WHAT THE EXERCISE ASKS:
Each record here should be printed again exactly; please leave its pictures out.

EXERCISE DATA:
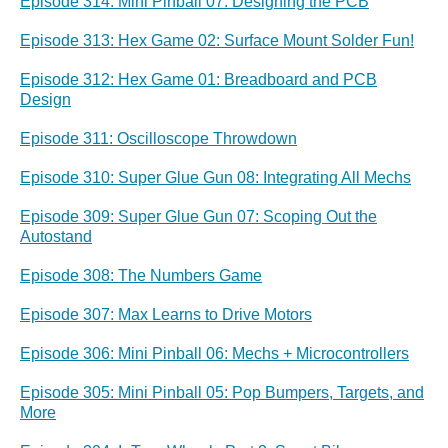
Episode 314: Mini Pinball 07: Designing the PCB
Episode 313: Hex Game 02: Surface Mount Solder Fun!
Episode 312: Hex Game 01: Breadboard and PCB
Design
Episode 311: Oscilloscope Throwdown
Episode 310: Super Glue Gun 08: Integrating All Mechs
Episode 309: Super Glue Gun 07: Scoping Out the
Autostand
Episode 308: The Numbers Game
Episode 307: Max Learns to Drive Motors
Episode 306: Mini Pinball 06: Mechs + Microcontrollers
Episode 305: Mini Pinball 05: Pop Bumpers, Targets, and
More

COMPLETED TASK:
Episode 314: Mini Pinball 07: Designing the PCB
Episode 313: Hex Game 02: Surface Mount Solder Fun!
Episode 312: Hex Game 01: Breadboard and PCB
Design
Episode 311: Oscilloscope Throwdown
Episode 310: Super Glue Gun 08: Integrating All Mechs
Episode 309: Super Glue Gun 07: Scoping Out the
Autostand
Episode 308: The Numbers Game
Episode 307: Max Learns to Drive Motors
Episode 306: Mini Pinball 06: Mechs + Microcontrollers
Episode 305: Mini Pinball 05: Pop Bumpers, Targets, and
More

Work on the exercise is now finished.